Variety of English dryly drily Total citations
Number As % of total for that variety Number As % of total for that variety
US 887 91% 88 9% 975
Br. 259 54% 222 46% 481
Can. 54 89% 7 11% 61
Austr. 49 87.5% 7 12.5% 56
Irish 21 78% 6 22% 27
NZ 15 45% 18 55% 33
Unknown 677  92% 62  8% 739


  1. Interesting. I suppose Sundayly is an adverb and that you are attending every Sunday. Odd, because most adverbs are derived from adjectives, not from nouns. I’ve ofen thought that I would be useful if English allowed adverbs greater scope than it does. Someone once taught me a little Esperanto and I was rather taken with the adverbial form Esperante. as in Ĉu vi parolas Esperante?, do you speak Esperantly? I mean, wouldn’t it be great if you could say They ran lightningly or Tony Blair behaved bastardly? 🙂


  2. Adverbs are an under-rated part of speech, and, as you say, they are oppressed by only (usually) deriving from adjectives. Your suggestion should be take up with gusto. If we do it often enough, it may spread. 🙂


  3. English teachers seem to discourage the use of adverbs, or at least mine did centuries ago. Lazy English, they called it. Don’t say your character said something angrily…let the dialogue show it. Don’t say your character walked wearily…say that he walked until he was weary, or that he trudged along. Action verbs are fine, adjectives in moderation, prepositions and pronouns as appropriate, but do stay away from adverbs. Poor little adverbs. Such discrimination no doubt makes them feel as morosely as people suffering from the Mondayly Blues on that first day of work.

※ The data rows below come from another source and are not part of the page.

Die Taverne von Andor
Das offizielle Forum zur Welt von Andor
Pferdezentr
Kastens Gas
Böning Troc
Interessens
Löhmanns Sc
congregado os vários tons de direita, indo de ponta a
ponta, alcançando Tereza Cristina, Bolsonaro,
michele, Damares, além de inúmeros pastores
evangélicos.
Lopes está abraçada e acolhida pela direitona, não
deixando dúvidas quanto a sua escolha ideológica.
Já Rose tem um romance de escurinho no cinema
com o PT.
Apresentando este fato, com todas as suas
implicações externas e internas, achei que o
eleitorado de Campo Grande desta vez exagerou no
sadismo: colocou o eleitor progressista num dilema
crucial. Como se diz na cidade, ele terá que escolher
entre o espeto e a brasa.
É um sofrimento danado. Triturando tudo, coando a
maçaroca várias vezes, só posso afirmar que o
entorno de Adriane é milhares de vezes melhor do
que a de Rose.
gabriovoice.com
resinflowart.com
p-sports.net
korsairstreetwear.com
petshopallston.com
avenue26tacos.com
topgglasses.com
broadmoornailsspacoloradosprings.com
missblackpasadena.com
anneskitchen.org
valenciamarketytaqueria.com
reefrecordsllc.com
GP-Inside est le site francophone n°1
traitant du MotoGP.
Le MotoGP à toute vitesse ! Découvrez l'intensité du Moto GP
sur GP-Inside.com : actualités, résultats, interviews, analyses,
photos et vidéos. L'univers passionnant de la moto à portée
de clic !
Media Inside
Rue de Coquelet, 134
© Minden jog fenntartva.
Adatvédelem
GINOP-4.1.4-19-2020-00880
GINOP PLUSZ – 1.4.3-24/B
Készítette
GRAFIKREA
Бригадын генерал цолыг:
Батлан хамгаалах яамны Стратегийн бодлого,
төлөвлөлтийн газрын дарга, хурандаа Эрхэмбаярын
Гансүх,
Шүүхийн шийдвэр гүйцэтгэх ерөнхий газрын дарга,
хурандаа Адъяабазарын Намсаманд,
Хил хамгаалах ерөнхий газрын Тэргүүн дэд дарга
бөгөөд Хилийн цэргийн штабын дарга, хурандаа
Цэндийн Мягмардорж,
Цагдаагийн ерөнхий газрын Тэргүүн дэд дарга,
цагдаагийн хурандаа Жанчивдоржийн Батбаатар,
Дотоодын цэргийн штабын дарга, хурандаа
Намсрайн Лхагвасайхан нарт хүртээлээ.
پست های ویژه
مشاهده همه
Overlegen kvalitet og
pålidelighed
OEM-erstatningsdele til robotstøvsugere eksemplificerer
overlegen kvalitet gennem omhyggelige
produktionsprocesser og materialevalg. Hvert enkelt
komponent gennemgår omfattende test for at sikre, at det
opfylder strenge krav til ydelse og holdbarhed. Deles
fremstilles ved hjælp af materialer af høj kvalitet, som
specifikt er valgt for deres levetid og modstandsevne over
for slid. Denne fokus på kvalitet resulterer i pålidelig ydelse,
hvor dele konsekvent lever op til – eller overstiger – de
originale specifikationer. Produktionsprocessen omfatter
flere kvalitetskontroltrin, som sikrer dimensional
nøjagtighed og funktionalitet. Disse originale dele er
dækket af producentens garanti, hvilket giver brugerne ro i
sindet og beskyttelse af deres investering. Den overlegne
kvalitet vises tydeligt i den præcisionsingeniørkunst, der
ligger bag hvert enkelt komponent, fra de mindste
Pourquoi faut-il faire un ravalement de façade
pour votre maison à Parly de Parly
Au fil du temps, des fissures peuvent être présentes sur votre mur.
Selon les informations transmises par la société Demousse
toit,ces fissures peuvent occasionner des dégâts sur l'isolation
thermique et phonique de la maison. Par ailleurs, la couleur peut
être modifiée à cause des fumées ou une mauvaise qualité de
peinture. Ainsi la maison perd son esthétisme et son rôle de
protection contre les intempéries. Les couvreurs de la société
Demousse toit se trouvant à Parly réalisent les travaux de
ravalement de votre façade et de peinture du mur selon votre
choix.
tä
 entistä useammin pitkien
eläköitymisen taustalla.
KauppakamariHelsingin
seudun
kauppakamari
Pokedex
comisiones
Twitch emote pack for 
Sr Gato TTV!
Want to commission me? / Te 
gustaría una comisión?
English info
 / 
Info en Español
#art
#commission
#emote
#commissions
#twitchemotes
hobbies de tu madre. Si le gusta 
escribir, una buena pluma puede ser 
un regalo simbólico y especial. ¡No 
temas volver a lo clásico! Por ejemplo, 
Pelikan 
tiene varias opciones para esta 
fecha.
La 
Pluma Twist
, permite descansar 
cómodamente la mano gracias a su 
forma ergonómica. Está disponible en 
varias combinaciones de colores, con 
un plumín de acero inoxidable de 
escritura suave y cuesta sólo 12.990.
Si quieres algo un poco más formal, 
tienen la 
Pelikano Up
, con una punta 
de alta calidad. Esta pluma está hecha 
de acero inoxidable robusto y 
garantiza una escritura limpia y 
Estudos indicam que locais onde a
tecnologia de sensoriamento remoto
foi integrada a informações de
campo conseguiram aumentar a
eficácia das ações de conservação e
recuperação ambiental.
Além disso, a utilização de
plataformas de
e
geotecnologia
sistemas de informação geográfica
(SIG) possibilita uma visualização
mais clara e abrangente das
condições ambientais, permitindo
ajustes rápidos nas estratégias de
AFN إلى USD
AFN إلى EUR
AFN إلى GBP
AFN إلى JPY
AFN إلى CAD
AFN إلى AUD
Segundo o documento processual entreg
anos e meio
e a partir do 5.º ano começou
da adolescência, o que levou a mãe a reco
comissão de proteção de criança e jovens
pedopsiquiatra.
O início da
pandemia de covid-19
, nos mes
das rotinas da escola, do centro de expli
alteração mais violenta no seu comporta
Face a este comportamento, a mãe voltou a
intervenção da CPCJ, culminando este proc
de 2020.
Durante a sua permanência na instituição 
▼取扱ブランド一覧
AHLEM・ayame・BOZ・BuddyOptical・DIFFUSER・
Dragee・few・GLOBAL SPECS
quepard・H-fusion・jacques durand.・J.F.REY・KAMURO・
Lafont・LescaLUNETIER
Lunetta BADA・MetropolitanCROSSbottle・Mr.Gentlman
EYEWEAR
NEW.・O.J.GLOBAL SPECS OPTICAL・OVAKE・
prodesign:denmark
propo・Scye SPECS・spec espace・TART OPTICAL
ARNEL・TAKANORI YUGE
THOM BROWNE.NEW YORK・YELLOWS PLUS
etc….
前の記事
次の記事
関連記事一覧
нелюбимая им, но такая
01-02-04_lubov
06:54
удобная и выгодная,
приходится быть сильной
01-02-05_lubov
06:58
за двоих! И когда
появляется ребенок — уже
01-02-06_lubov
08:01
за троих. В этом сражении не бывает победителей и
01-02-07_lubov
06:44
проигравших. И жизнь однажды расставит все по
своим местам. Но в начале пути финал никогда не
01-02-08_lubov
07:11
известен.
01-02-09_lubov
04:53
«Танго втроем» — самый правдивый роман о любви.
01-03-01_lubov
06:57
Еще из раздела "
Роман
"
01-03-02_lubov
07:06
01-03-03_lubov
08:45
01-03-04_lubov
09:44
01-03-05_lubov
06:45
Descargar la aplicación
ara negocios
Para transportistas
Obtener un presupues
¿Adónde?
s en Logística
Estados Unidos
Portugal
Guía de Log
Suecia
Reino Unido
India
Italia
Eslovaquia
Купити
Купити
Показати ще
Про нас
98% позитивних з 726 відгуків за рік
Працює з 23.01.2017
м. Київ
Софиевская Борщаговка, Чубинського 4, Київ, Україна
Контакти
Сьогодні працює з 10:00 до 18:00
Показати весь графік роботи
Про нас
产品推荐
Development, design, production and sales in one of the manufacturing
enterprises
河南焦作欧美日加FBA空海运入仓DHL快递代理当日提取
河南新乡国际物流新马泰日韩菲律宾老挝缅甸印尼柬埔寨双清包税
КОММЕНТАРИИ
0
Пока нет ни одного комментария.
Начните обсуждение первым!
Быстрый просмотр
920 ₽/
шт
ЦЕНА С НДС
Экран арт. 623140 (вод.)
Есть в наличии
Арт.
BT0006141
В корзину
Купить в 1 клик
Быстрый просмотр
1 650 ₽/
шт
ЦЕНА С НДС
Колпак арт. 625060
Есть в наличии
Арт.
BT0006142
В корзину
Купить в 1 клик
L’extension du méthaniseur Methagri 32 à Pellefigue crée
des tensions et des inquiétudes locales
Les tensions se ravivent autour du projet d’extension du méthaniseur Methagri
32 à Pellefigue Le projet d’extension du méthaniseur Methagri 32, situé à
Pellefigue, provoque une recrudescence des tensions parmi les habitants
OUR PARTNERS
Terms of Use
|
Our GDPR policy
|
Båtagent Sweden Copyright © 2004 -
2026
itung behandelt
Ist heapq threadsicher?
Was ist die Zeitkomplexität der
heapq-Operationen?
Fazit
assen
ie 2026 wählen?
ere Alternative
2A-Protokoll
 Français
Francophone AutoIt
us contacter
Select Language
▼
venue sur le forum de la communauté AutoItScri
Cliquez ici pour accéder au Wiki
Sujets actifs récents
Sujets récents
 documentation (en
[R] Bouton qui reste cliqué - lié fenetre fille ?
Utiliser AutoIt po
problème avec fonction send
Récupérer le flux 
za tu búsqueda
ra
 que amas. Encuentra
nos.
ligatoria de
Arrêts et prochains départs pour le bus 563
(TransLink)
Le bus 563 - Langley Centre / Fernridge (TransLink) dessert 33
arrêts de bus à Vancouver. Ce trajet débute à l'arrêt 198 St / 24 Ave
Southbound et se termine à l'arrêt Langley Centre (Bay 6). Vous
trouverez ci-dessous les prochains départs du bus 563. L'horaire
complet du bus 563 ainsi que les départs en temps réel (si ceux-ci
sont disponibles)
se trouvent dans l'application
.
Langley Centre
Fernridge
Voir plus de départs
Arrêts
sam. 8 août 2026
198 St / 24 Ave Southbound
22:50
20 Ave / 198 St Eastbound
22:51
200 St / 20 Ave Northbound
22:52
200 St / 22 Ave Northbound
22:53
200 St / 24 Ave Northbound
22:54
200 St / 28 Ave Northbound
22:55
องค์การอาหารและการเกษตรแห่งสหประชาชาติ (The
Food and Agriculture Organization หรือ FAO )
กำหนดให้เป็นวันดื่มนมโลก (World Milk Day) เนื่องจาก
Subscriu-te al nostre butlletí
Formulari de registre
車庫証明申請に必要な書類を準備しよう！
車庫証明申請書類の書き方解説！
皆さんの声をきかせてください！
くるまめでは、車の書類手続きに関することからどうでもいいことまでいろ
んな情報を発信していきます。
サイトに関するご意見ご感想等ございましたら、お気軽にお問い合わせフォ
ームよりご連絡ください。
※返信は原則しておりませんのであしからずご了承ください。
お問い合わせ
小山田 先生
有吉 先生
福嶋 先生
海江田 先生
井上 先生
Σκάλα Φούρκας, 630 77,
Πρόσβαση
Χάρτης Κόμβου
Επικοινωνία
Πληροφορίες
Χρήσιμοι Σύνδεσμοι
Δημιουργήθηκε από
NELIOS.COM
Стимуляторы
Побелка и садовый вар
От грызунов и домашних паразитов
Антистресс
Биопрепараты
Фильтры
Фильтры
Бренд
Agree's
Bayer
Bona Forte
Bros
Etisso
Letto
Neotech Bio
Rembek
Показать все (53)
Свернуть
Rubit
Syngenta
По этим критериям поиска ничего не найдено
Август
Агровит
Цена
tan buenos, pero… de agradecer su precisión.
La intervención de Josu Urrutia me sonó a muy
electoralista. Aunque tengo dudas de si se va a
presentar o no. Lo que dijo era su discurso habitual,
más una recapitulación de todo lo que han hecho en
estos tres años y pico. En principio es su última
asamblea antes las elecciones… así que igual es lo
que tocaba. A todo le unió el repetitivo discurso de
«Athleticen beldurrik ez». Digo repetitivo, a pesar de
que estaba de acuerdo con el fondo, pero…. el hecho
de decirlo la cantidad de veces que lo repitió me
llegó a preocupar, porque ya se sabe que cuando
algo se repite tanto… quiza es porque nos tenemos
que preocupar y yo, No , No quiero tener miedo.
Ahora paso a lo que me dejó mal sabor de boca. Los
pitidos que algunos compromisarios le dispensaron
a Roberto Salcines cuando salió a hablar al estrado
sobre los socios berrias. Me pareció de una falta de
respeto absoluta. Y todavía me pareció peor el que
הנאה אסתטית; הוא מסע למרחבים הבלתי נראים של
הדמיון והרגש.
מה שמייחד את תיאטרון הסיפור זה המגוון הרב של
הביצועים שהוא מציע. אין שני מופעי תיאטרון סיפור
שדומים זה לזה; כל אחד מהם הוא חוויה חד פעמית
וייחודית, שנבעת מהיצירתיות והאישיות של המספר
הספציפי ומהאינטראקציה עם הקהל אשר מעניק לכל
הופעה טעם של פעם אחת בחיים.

  4. What the teachers said has some truth, but there seems to be a long-standing prejudice against adverbs, i.e. Stephen King’s ‘the road to hell is paved with adverbs’. Personally, I think they are conceivably unnecessary, but, understandably, some people needlessly rely on them ;-).


  5. Tangentially related: One solution I wish we English speakers as a group could agree on is to differentiate drier/dryer and flier/flyer. I don’t know why exactly, but I’ve always preferred “drier” as the comparative adjective and “dryer” as a noun — the thing that sits next to my washing machine; and “flier” to mean “someone who flies” and “flyer” to mean “a handbill.” I have no logical or historical basis to use the words this way, but I do.

    Thankfully, I don’t use any of these words in print very often, so I’m never questioned on my choice.


  6. I came up with a rule on when to use who and whom and even a college English professor said I was right.

    If the question can be answered with HE or SHE or the A sound in THEY, then it should start with WHO. “WHO’S going with you?” is an example. “HE/SHE is” or THEY are,” are the response. SEE?

    If it can be answered with her, him, or them with a strong consonant, it should start with WHOM. “With WHOM are you going?” is answered, “I’m going with him/her/them.” It clears up the confusion EVERY time.


  7. Had the exact same thought and question while marking an accounting essay (of all things). Thank you for the well-written post.